Australia’s desert regions are home to the most precious Opals in the world!
Play-of-colour is what makes Precious Opal rare – common Opal is abundant and was even recently found on Mars.
Pictured: A brooch by Marcus & Co. from the early 1900’s features a Queensland Boulder Opal carved cameo of Aurora, goddess of the dawn, flying through a sky lit up with diamonds. Demantoid garnet fish and seaweed decorate the ocean bottom.
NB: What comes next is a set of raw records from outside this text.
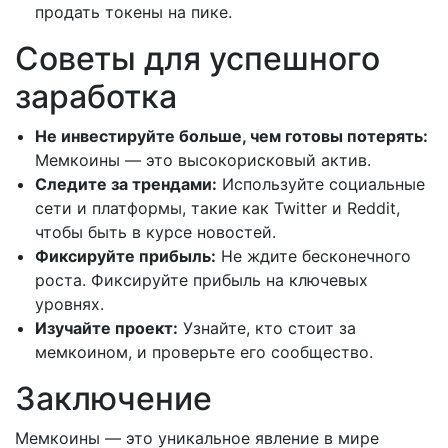
продать токены на пике.
Советы для успешного
заработка
Не инвестируйте больше, чем готовы потерять:
Мемкоины — это высокорисковый актив.
Следите за трендами:
Используйте социальные
сети и платформы, такие как Twitter и Reddit,
чтобы быть в курсе новостей.
Фиксируйте прибыль:
Не ждите бесконечного
роста. Фиксируйте прибыль на ключевых
уровнях.
Изучайте проект:
Узнайте, кто стоит за
мемкоином, и проверьте его сообщество.
Заключение
Мемкоины — это уникальное явление в мире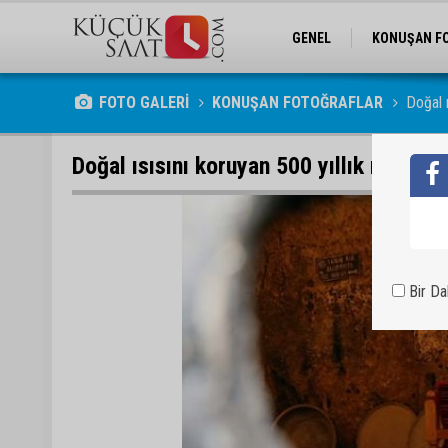
GENEL
KONUŞAN F
FOTO GALERİ
KONUŞAN FOTOĞRAFLAR
Doğal ı
Doğal ısısını koruyan 500 yıllık mağaray
Bir D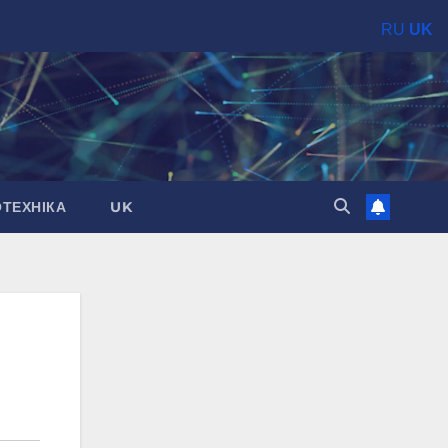
RU
UK
ОТЕХНІКА
UK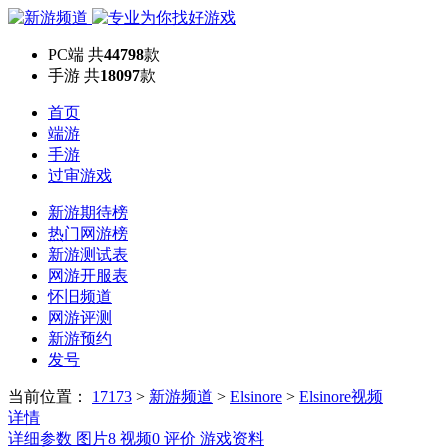
PC端
共
44798
款
手游
共
18097
款
首页
端游
手游
过审游戏
新游期待榜
热门网游榜
新游测试表
网游开服表
怀旧频道
网游评测
新游预约
发号
当前位置：
17173
>
新游频道
>
Elsinore
>
Elsinore视频
详情
详细参数
图片
8
视频
0
评价
游戏资料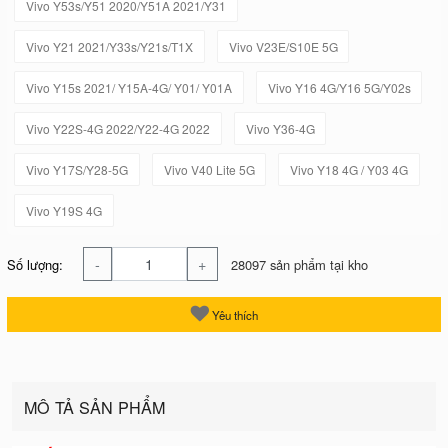
Vivo Y53s/Y51 2020/Y51A 2021/Y31
Vivo Y21 2021/Y33s/Y21s/T1X
Vivo V23E/S10E 5G
Vivo Y15s 2021/ Y15A-4G/ Y01/ Y01A
Vivo Y16 4G/Y16 5G/Y02s
Vivo Y22S-4G 2022/Y22-4G 2022
Vivo Y36-4G
Vivo Y17S/Y28-5G
Vivo V40 Lite 5G
Vivo Y18 4G / Y03 4G
Vivo Y19S 4G
-
+
Số lượng:
28097 sản phẩm tại kho
Yêu thích
MÔ TẢ SẢN PHẨM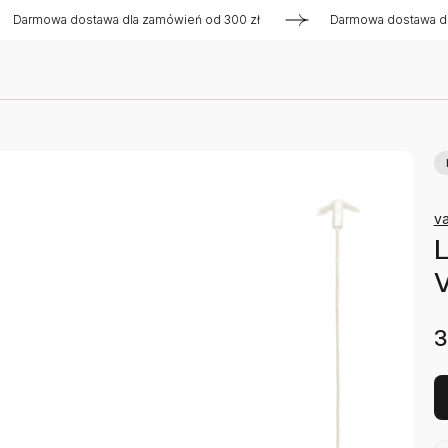
owa dostawa dla zamówień od 300 zł
Darmowa dostawa dla zam
va
L
V
3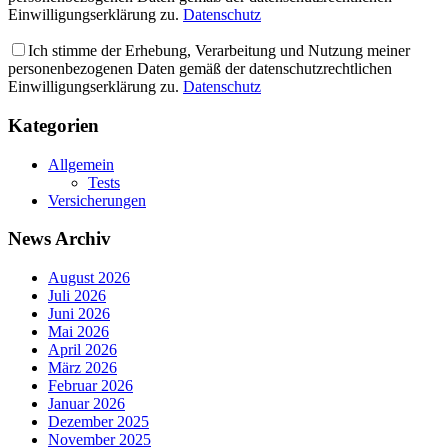
Einwilligungserklärung zu.
Datenschutz
Ich stimme der Erhebung, Verarbeitung und Nutzung meiner
personenbezogenen Daten gemäß der datenschutzrechtlichen
Einwilligungserklärung zu.
Datenschutz
Kategorien
Allgemein
Tests
Versicherungen
News Archiv
August 2026
Juli 2026
Juni 2026
Mai 2026
April 2026
März 2026
Februar 2026
Januar 2026
Dezember 2025
November 2025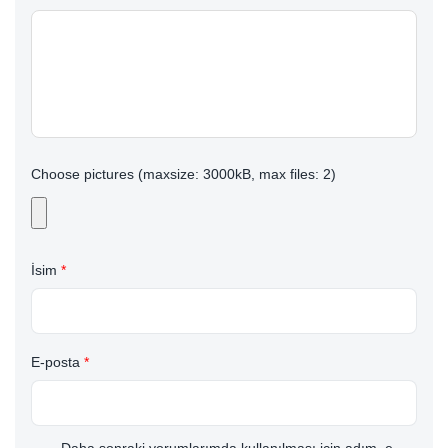
Choose pictures (maxsize: 3000kB, max files: 2)
İsim
*
E-posta
*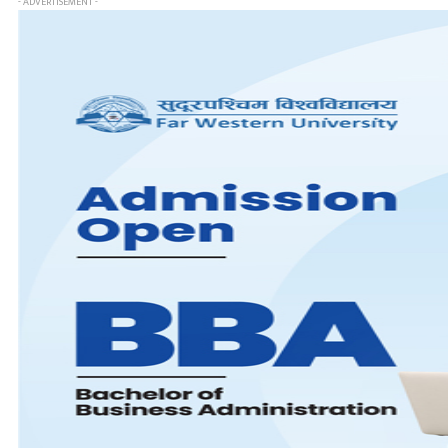
- ADVERTISEMENT -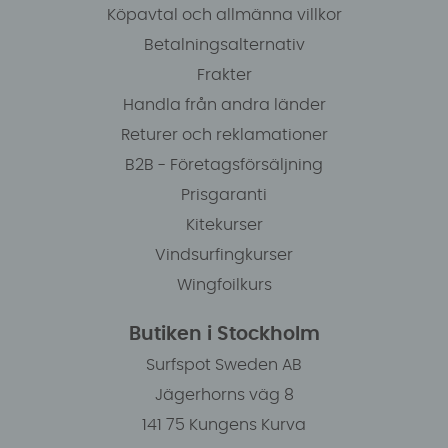
Köpavtal och allmänna villkor
Betalningsalternativ
Frakter
Handla från andra länder
Returer och reklamationer
B2B - Företagsförsäljning
Prisgaranti
Kitekurser
Vindsurfingkurser
Wingfoilkurs
Butiken i Stockholm
Surfspot Sweden AB
Jägerhorns väg 8
141 75 Kungens Kurva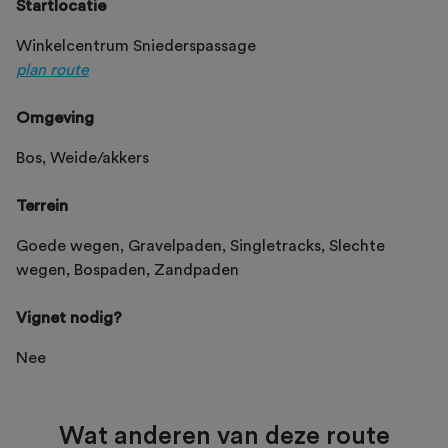
Startlocatie
Winkelcentrum Sniederspassage
plan route
Omgeving
Bos, Weide/akkers
Terrein
Goede wegen, Gravelpaden, Singletracks, Slechte
wegen, Bospaden, Zandpaden
Vignet nodig?
Nee
Wat anderen van deze route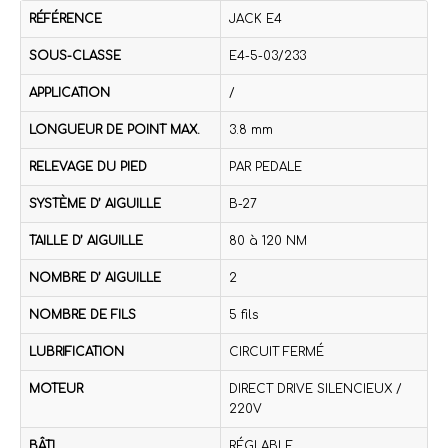
RÉFÉRENCE
JACK E4
SOUS-CLASSE
E4-5-03/233
APPLICATION
/
LONGUEUR DE POINT MAX.
3.8 mm
RELEVAGE DU PIED
PAR PEDALE
SYSTÈME D’ AIGUILLE
B-27
TAILLE D’ AIGUILLE
80 à 120 NM
NOMBRE D’ AIGUILLE
2
NOMBRE DE FILS
5 fils
LUBRIFICATION
CIRCUIT FERMÉ
MOTEUR
DIRECT DRIVE SILENCIEUX /
220V
BÂTI
RÉGLABLE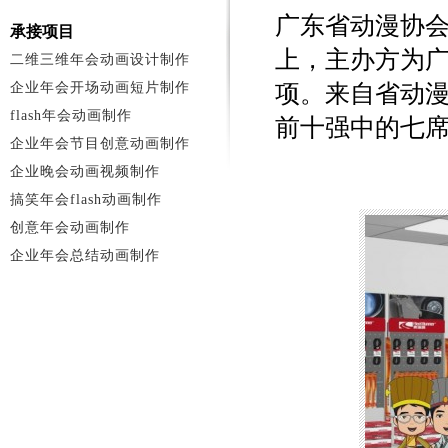
广东省动漫协会
承接项目
上，主办方为
二维三维年会动画设计制作
企业年会开场动画短片制作
项。来自省动
flash年会动画制作
前十强中的七
企业年会节目创意动画制作
企业晚会动画视频制作
搞笑年会flash动画制作
创意年会动画制作
企业年会总结动画制作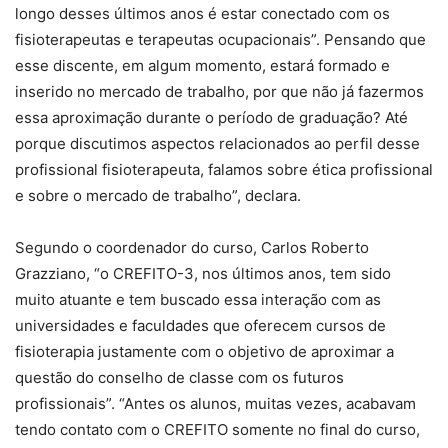
longo desses últimos anos é estar conectado com os
fisioterapeutas e terapeutas ocupacionais”. Pensando que
esse discente, em algum momento, estará formado e
inserido no mercado de trabalho, por que não já fazermos
essa aproximação durante o período de graduação? Até
porque discutimos aspectos relacionados ao perfil desse
profissional fisioterapeuta, falamos sobre ética profissional
e sobre o mercado de trabalho”, declara.
Segundo o coordenador do curso, Carlos Roberto
Grazziano, “o CREFITO-3, nos últimos anos, tem sido
muito atuante e tem buscado essa interação com as
universidades e faculdades que oferecem cursos de
fisioterapia justamente com o objetivo de aproximar a
questão do conselho de classe com os futuros
profissionais”. “Antes os alunos, muitas vezes, acabavam
tendo contato com o CREFITO somente no final do curso,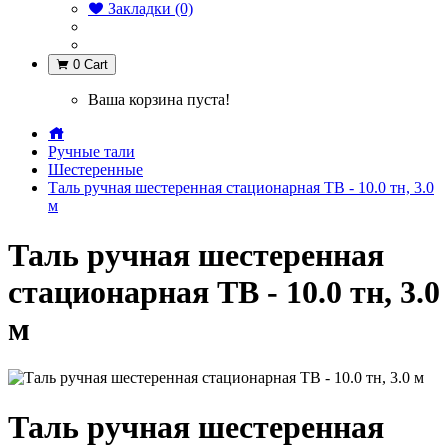
Закладки (0)
0
Cart
Ваша корзина пуста!
Ручные тали
Шестеренные
Таль ручная шестеренная стационарная ТВ - 10.0 тн, 3.0
м
Таль ручная шестеренная
стационарная ТВ - 10.0 тн, 3.0
м
Таль ручная шестеренная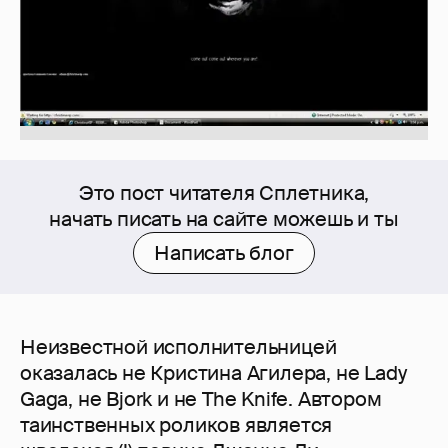
Это пост читателя Сплетника,
начать писать на сайте можешь и ты
Написать блог
Неизвестной исполнительницей
оказалась не Кристина Агилера, не Lady
Gaga, не Bjork и не The Knife. Автором
таинственных роликов является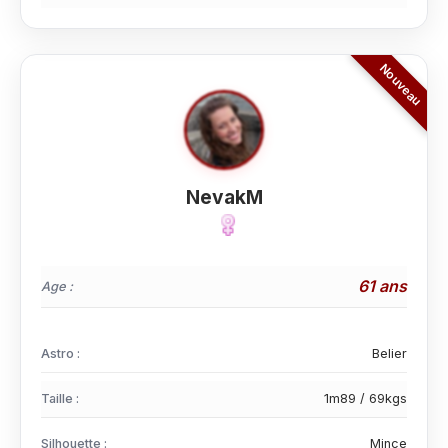
NevakM
61 ans
Age :
Astro :
Belier
Taille :
1m89 / 69kgs
Silhouette :
Mince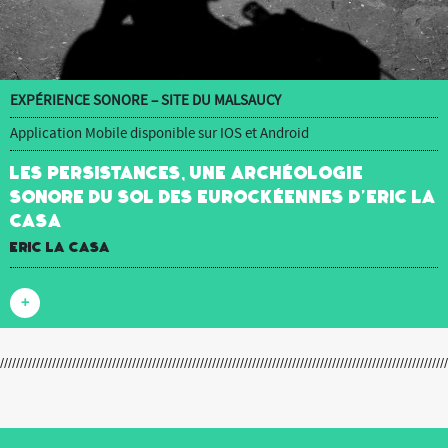
EXPÉRIENCE SONORE – SITE DU MALSAUCY
Application Mobile disponible sur IOS et Android
Les Persistances, une archéologie
sonore du sol des Eurockéennes d’Eric La
Casa
Eric La Casa
+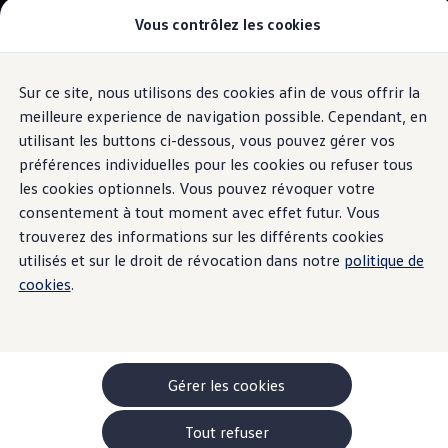
Vous contrôlez les cookies
Modèles et configurateur
-> Comparer nos modèles
Nouveau ID. Cross
Acheter une Volkswagen
Sur ce site, nous utilisons des cookies afin de vous offrir la
Aller
Aller au
Offres pour particuliers
contenu
au
ID. Polo
meilleure experience de navigation possible. Cependant, en
Radios
principal
pied
ID.3 Neo
utilisant les buttons ci-dessous, vous pouvez gérer vos
de
T-Roc
préférences individuelles pour les cookies ou refuser tous
T-Cross
page
Le saviez-vous?
Taigo
les cookies optionnels. Vous pouvez révoquer votre
Golf
consentement à tout moment avec effet futur. Vous
Tiguan
trouverez des informations sur les différents cookies
Tayron
ID.3 GTX FIRE+ICE
utilisés et sur le droit de révocation dans notre
politique de
ID.4
cookies
.
ID.5
ID.7
Passat
Stock Deals
Brochure promotionelle
Véhicules en stock
Gérer les cookies
Véhicules d'occasions
-> Volkswagen Financial Services (Leasing)
Tout refuser
Listes de prix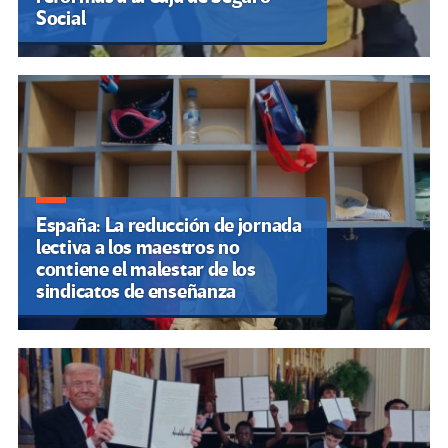
Social
España: La reducción de jornada
lectiva a los maestros no
contiene el malestar de los
sindicatos de enseñanza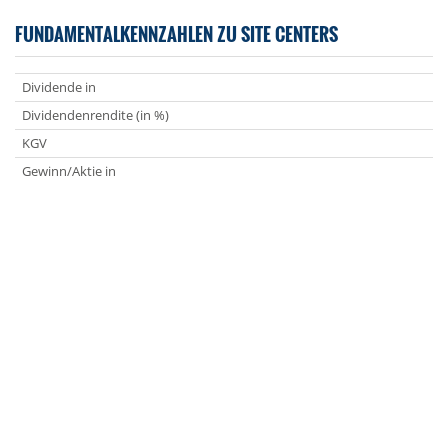
FUNDAMENTALKENNZAHLEN ZU SITE CENTERS
Dividende in
Dividendenrendite (in %)
KGV
Gewinn/Aktie in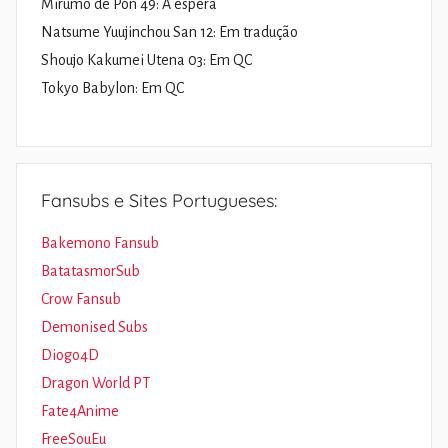
Mirumo de Pon 49: À espera
Natsume Yuujinchou San 12: Em tradução
Shoujo Kakumei Utena 03: Em QC
Tokyo Babylon: Em QC
Fansubs e Sites Portugueses:
Bakemono Fansub
BatatasmorSub
Crow Fansub
Demonised Subs
Diogo4D
Dragon World PT
Fate4Anime
FreeSouEu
The desert sandstones from which Australian Opals are unearthed provided a unique geological environment; 100 million years ago, the forming Australian continent was covered by a shallow inland sea. As the sea gradually receded, the desert sandstones were laid down (~65mya). Australian Opal’s sedimentary host rocks deposited in what now roughly corresponds to the Great Artesian Basin. This tectonically stable region of the earth’s crust experienced only the most subtle surface folding. Australian Opal had uninterrupted eons to form in layers and harden from solution to a gel and finally a stone. The micro silica spheres that make up Opal’s structure were able to grow larger and to form in orderly arrangements, thus capturing all the colours of the rainbow and many besides, in a kaleidoscopic myriad of patterns.
Besides, the desert gem is found by bronzed ‘Aussie battlers’; hardened gentlefolk of the bush, whose appreciative sponsors are child-like visionaries and creative dreamers!
Not to mention the fossils, no, not the old-timers, the Opalised replacements of organic remains, unique to Oz!